When I was in school, nearly all of my peers had parents that were generally the same age. I remember one classmate who did not fall into that group. Her father was in his late 60s when she was a senior in high school. He would attend school events taking pictures of his daughter, but I remember how many of my classmates would ask if he was her grandfather. She took the questions in stride and answered simply, “No, that’s my dad.” It wasn’t until much later in life when my peers chose to wait to have children that I first started considering the potential long-term effects of waiting to have children.
The Age Gap is Bigger than You May Think
I have a 16 year old daughter and one of my close high school friends just announced he would be having his third child. Another of my high school friends just announced the birth of his first child. From my standpoint the years of having children are over. My last children were born nearly 10 years ago, yet many of my classmates are just now choosing to have a first, second or third child.

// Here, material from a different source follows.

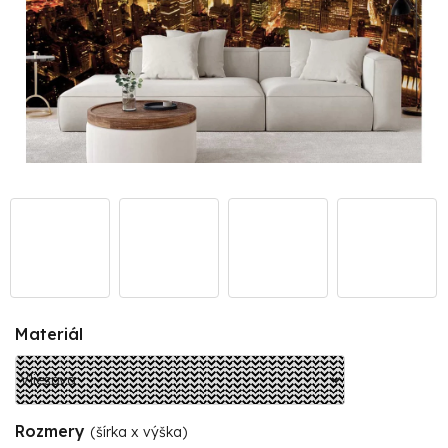
Materiál
Rozmery
(šírka x výška)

When you take age into consideration, my first child will be about 22 when these children start school. She will be 34 when they graduate high school. Theoretically, I could have grandchildren in elementary school with the children of my peers. I undoubtedly support couples having children at any age they see fit, but I can’t help but think about the impact of advanced parental age on future generations.
Will Grandparents Soon Be Considered a Novelty?
Using pure mathematics and current changes in parental age, there could be an entire generation of children out there who never have the chance to get to know their grandparents. Waiting to have children until you are nearly 40 could mean your children follow in those same footsteps. Assuming children wait until they are 40 to start a family, grandparents could be nearly 80 when grandchildren are born, leaving very little time to play an important role in the child’s life.
I was lucky enough to spend more than 25 years with my grandfather by my side. He was there for the birth of two of my children and I have pictures of them running around his house. My grandfather was my world when I was a teenager, but will our future generations have the pleasure of spending most of their lives knowing their grandparents or will grandparents eventually become a novelty like my classmate’s older dad?